Emissions Analytics evaluated three plug-in hybrid SUV models including BMW’s X5, Volvo’s XC60 and Mitsubishi Motor Corp’s Outlander and found that they released much more CO2 than advertised, even under optimal conditions.
Julia Poliscanova, T&E’s senior director for clean vehicles said, “Plug-in hybrids are fake electric cars, built for lab tests and tax breaks, not real driving. Governments should stop subsidizing these cars with billions in taxpayers’ money.”
A Volvo spokesperson said in response that all Volvo cars are accredited and completely comply with current emissions legislation.
Mitsubishi spokeswoman Amanda Gibson said that independent tests can generate inaccurate or variable figures that depending on circumstances and “we naturally contest any findings where we have no oversight of the testing or methodology.” BMW did not offer any comments.

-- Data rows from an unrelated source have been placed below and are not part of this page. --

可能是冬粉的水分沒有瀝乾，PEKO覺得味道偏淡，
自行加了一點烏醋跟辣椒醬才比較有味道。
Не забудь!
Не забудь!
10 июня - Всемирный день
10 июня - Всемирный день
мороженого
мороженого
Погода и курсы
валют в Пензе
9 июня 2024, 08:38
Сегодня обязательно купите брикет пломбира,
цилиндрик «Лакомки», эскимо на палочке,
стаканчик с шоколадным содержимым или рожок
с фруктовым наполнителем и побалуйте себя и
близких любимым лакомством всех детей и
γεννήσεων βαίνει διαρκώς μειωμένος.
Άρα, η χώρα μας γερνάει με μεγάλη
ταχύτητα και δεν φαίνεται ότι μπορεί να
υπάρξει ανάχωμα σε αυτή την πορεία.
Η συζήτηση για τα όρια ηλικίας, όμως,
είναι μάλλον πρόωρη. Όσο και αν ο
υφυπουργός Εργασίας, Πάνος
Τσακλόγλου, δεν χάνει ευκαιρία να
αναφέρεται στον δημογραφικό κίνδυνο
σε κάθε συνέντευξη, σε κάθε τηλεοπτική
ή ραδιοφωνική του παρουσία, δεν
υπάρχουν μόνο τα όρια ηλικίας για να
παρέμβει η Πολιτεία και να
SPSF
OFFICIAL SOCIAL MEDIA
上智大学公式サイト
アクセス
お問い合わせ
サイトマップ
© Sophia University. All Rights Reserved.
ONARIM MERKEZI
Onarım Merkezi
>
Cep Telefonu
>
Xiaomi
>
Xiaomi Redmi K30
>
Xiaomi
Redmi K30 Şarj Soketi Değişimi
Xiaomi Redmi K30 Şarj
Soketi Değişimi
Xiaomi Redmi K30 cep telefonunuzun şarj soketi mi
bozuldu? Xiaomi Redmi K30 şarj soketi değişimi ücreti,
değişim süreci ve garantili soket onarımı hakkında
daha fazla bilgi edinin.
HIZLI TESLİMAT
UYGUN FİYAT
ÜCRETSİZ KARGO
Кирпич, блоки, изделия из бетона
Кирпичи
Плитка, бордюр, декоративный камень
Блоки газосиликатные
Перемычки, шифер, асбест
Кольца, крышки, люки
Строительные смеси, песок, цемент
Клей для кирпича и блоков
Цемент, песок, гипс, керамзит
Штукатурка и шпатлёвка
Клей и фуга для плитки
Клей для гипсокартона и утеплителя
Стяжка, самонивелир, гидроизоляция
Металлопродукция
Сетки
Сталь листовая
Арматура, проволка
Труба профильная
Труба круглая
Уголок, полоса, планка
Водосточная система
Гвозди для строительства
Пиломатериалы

The announcement by T&E came shortly after the release of the proposed EU rules that were revealed which laid out tight emission limits for carmakers to attain for their activities to be classed as a sustainable investment.
Under those rules, hybrid vehicles from 2026 onwards would lose their “green label”.
Plug-in hybrids are a combination of conventional combustion engines and electric vehicles, bringing together a smaller engine with an electric motor and battery.
These hybrids have often been referred to as a “gateway technology” designed to make electric vehicle (EV) technology comfortable for consumers particularly as nervousness about the driving range of fully electric vehicles has been an obstacle to mass adoption.
It has also allowed carmakers to stretch the return on their investments in technologies for combustion engines.
Sales of plug-in hybrids accounted for close to half of all-electric or partially electric vehicles in the European Union in the first three quarters of 2020, as a rising number of customers took advantage of government discounts or tax cuts to purchase them.
But climate groups like T&E have been critical of plug-in hybrids because they produce CO2 while depending on their fossil-fuel engine instead of the battery, unlike fully-electric versions.